• [Extracted records]
▬▬▬
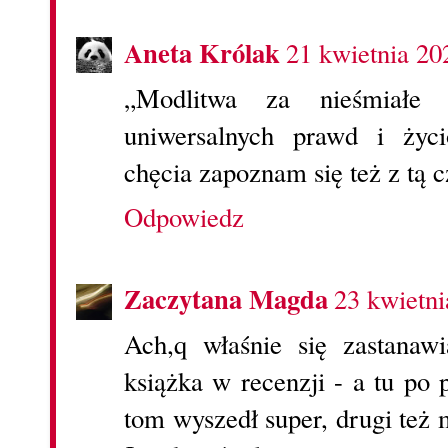
Aneta Królak
21 kwietnia 20
„Modlitwa za nieśmiałe
uniwersalnych prawd i życ
chęcia zapoznam się też z tą c
Odpowiedz
Zaczytana Magda
23 kwietni
Ach,q właśnie się zastanaw
książka w recenzji - a tu po
tom wyszedł super, drugi też 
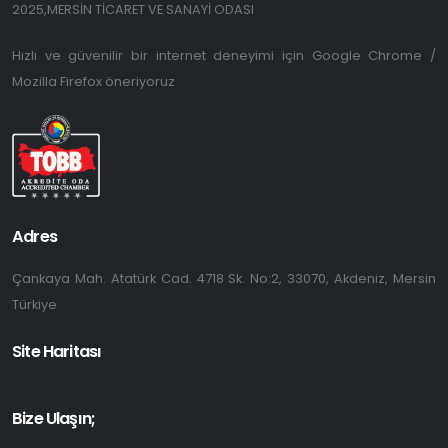
2025,MERSİN TİCARET VE SANAYİ ODASI
Hızlı ve güvenilir bir internet deneyimi için Google Chrome /
Mozilla Firefox öneriyoruz
Adres
Çankaya Mah. Atatürk Cad. 4718 Sk. No:2, 33070, Akdeniz, Mersin
Türkiye
Site Haritası
Bize Ulaşın;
▬▬▬
• [WHAT YOU HAVE TO DO] Set the records down again precisely, skipping every image.

• [OUTPUT BELOW]
Aneta Królak
21 kwietnia 20
„Modlitwa za nieśmiałe
uniwersalnych prawd i życ
chęcia zapoznam się też z tą c
Odpowiedz
Zaczytana Magda
23 kwietni
Ach,q właśnie się zastanaw
książka w recenzji - a tu po
tom wyszedł super, drugi też 
2025,MERSİN TİCARET VE SANAYİ ODASI
Hızlı ve güvenilir bir internet deneyimi için Google Chrome /
Mozilla Firefox öneriyoruz
Adres
Çankaya Mah. Atatürk Cad. 4718 Sk. No:2, 33070, Akdeniz, Mersin
Türkiye
Site Haritası
Bize Ulaşın;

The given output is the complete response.